Task objective:
Scan the data for "konektorů" and copy the lines it appears in.

Available records:
--
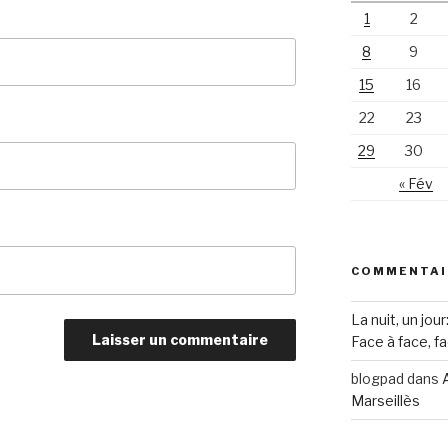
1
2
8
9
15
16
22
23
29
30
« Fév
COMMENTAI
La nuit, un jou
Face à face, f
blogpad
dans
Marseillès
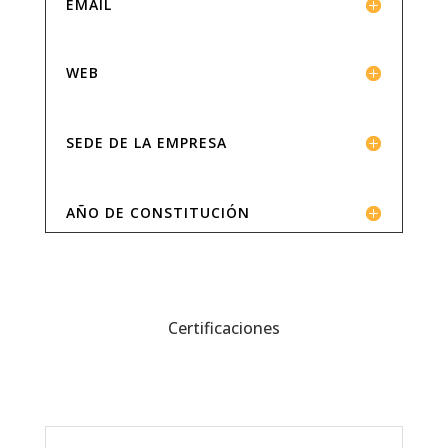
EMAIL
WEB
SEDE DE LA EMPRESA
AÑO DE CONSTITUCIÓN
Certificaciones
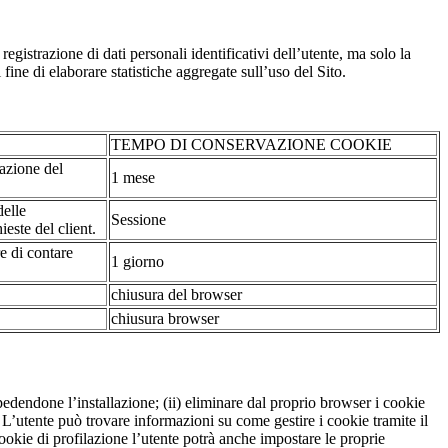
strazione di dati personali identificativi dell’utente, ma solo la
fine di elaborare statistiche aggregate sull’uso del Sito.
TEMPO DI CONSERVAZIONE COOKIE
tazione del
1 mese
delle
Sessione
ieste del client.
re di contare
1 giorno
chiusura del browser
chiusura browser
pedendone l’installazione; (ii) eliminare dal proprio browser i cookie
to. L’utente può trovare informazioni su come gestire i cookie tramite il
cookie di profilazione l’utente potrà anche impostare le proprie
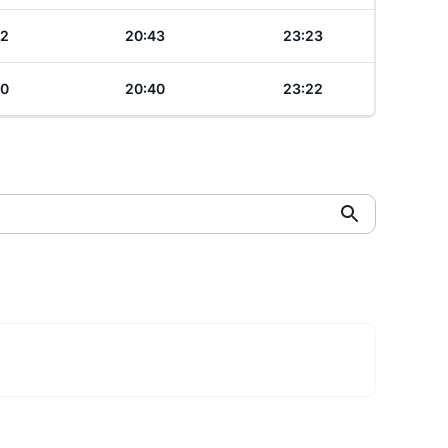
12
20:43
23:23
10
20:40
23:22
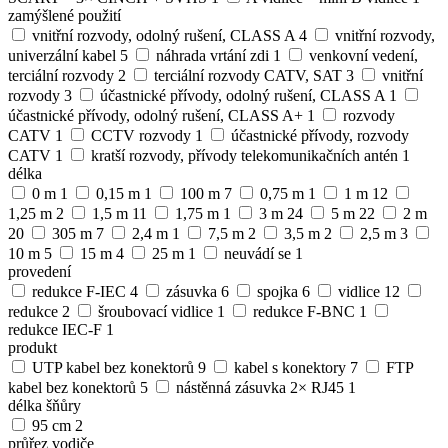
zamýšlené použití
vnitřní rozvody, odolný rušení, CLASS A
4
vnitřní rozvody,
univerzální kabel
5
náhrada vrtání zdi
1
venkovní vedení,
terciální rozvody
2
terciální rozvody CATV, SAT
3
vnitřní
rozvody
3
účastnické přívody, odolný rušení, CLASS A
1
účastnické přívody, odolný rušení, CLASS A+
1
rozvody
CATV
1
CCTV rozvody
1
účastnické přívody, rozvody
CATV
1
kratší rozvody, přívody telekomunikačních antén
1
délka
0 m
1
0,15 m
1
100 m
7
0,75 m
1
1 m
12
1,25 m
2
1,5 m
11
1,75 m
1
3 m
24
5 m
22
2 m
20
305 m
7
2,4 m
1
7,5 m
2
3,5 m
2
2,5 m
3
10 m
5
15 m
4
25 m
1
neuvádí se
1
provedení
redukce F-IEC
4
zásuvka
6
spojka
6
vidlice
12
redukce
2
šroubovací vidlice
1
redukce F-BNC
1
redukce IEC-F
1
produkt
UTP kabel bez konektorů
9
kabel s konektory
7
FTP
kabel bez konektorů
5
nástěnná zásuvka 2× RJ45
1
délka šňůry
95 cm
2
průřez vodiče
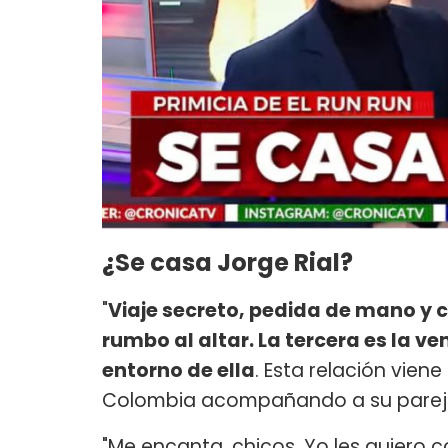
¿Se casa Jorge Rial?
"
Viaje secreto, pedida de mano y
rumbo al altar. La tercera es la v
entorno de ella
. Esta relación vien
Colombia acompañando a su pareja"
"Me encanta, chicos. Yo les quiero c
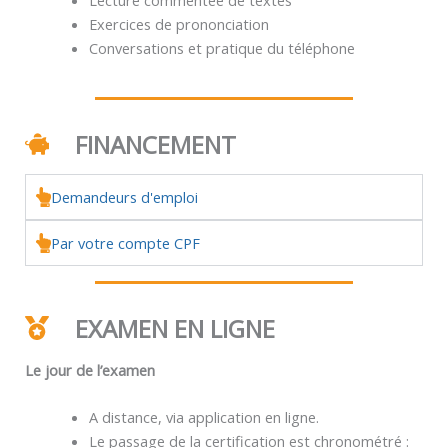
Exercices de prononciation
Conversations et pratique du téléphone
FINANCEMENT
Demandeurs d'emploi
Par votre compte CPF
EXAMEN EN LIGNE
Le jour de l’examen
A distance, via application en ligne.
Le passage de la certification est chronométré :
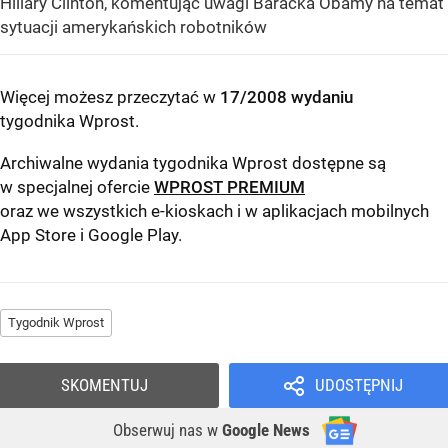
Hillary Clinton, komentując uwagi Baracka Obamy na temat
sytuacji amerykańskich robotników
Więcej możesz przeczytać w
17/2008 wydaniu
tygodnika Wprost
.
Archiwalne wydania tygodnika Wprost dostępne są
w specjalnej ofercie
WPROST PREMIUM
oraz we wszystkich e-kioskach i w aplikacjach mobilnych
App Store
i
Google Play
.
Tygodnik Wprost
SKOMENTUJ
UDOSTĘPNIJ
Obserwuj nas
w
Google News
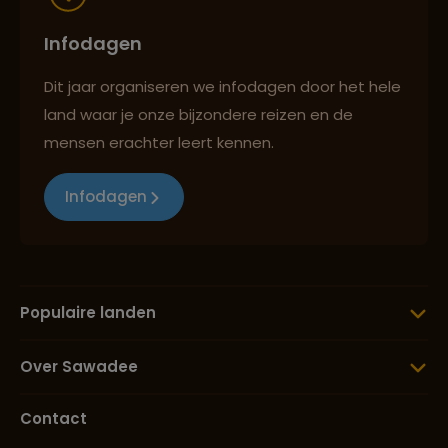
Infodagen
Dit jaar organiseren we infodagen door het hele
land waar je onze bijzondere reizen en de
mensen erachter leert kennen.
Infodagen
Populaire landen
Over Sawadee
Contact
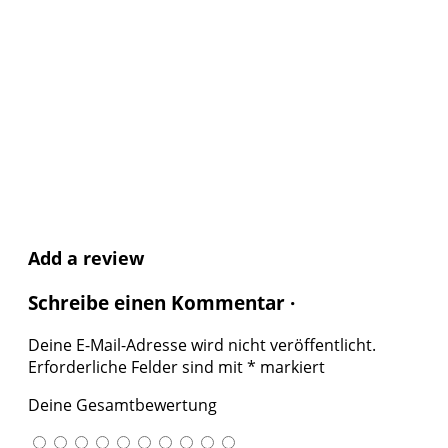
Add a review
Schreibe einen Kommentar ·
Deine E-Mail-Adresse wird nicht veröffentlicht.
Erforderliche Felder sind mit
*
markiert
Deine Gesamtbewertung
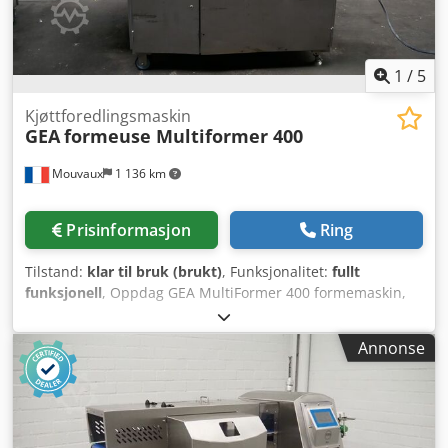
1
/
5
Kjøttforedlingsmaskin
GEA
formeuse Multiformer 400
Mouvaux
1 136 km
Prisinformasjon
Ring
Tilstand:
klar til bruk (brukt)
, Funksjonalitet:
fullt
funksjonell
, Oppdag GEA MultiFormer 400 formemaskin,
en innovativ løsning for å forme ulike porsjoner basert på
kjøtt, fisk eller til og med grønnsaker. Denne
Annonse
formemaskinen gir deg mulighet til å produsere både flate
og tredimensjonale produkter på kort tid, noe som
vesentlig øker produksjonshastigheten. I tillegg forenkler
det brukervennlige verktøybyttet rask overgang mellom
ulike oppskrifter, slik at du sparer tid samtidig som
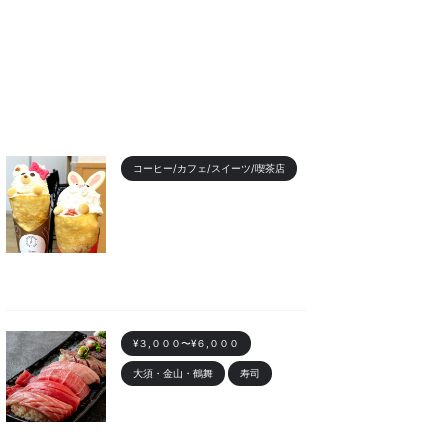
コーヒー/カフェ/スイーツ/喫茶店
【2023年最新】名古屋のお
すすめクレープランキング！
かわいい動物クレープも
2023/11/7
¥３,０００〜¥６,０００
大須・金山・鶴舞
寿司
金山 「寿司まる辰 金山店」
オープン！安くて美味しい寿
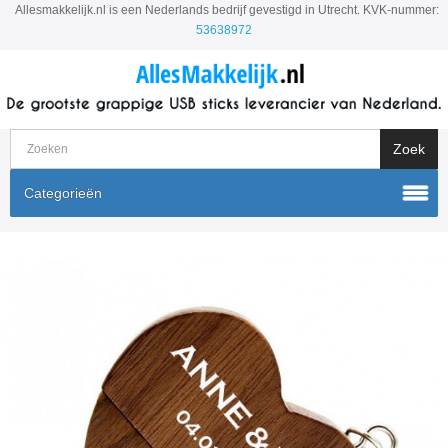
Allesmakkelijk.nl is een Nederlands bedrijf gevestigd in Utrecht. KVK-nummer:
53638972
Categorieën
--
Solution:
UTP kabel bez konektorů
kabel bez konektorů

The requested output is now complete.